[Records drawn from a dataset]

####

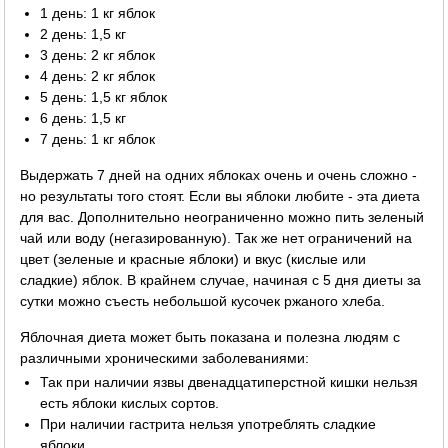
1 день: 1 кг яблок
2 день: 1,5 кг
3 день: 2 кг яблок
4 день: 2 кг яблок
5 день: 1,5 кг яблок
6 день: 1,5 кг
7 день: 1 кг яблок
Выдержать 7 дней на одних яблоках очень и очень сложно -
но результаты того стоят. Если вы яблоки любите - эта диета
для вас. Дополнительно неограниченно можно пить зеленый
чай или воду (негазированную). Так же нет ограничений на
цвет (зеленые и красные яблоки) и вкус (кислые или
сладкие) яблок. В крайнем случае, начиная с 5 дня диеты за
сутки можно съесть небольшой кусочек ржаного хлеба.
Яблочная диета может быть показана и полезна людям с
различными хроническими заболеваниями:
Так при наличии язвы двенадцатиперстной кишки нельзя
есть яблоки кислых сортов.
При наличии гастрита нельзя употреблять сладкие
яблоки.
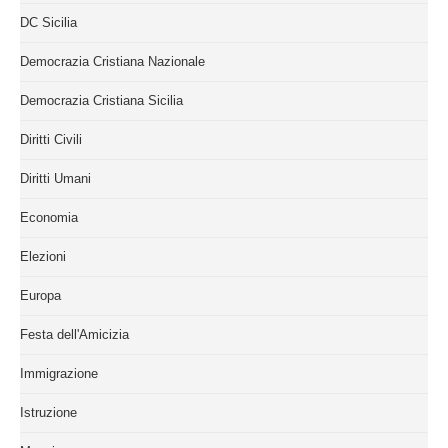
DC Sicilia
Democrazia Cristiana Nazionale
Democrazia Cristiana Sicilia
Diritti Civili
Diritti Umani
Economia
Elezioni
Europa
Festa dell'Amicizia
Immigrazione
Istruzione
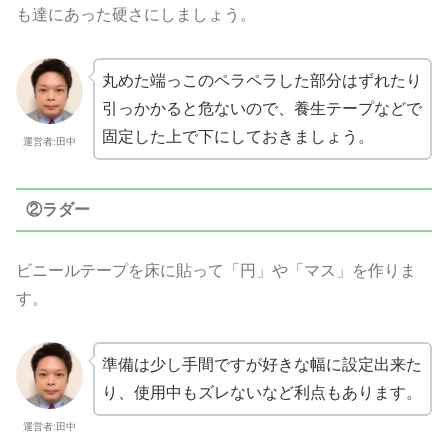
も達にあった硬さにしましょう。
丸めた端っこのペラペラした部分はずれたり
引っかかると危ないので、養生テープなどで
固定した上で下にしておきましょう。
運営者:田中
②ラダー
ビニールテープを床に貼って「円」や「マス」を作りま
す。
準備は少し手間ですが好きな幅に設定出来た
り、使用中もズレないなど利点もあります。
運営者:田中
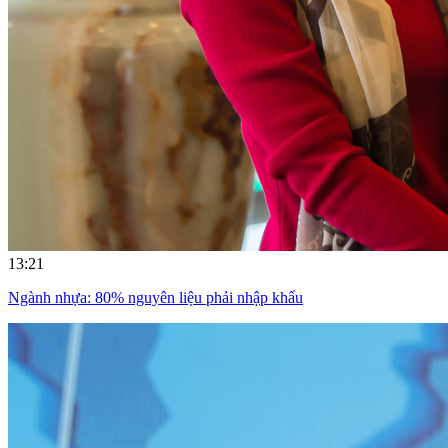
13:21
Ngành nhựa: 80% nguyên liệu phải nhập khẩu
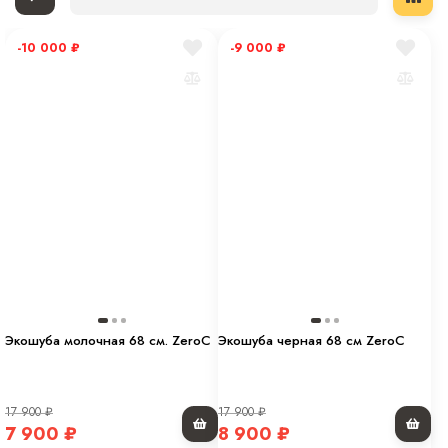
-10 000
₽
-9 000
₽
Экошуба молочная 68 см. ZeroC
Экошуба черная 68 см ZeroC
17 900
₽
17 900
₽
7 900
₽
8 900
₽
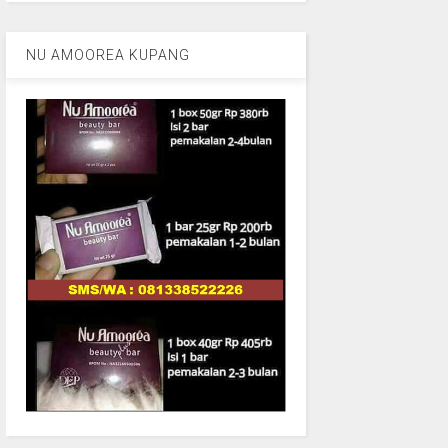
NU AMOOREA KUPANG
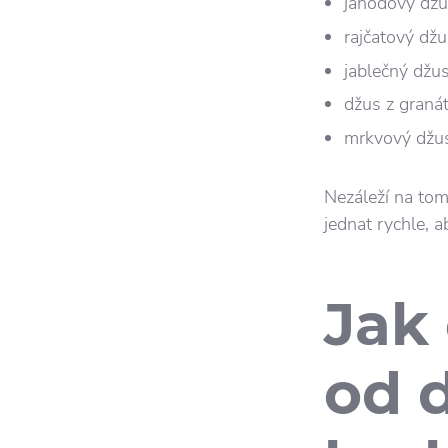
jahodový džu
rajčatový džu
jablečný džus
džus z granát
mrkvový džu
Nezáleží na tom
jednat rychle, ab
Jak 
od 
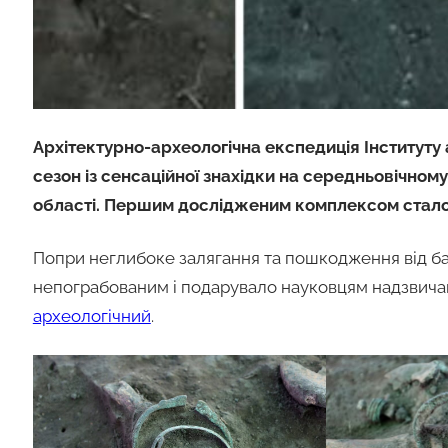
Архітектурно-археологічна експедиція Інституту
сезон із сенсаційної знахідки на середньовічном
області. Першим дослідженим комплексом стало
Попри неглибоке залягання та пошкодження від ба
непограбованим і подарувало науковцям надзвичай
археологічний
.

####

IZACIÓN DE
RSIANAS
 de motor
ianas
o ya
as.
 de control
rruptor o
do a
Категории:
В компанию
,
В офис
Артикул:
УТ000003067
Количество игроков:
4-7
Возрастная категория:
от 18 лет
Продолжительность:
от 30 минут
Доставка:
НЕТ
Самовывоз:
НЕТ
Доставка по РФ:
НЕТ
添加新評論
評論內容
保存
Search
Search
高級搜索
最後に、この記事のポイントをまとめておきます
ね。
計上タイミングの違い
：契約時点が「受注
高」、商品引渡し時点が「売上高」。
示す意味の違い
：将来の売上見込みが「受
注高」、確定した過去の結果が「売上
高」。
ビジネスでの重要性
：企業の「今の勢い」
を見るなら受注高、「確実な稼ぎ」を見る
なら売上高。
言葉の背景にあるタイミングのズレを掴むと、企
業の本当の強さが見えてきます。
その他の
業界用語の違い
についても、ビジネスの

####

◆ **Your instructions**: The reply should consist solely of the lines above from the one that has "1 день: 1 кг яблок" through the one that has "сладкие) яблок. В", reproduced exactly.

◆ **Solution for this problem**:
1 день: 1 кг яблок
2 день: 1,5 кг
3 день: 2 кг яблок
4 день: 2 кг яблок
5 день: 1,5 кг яблок
6 день: 1,5 кг
7 день: 1 кг яблок
Выдержать 7 дней на одних яблоках очень и очень сложно -
но результаты того стоят. Если вы яблоки любите - эта диета
для вас. Дополнительно неограниченно можно пить зеленый
чай или воду (негазированную). Так же нет ограничений на
цвет (зеленые и красные яблоки) и вкус (кислые или
сладкие) яблок. В крайнем случае, начиная с 5 дня диеты за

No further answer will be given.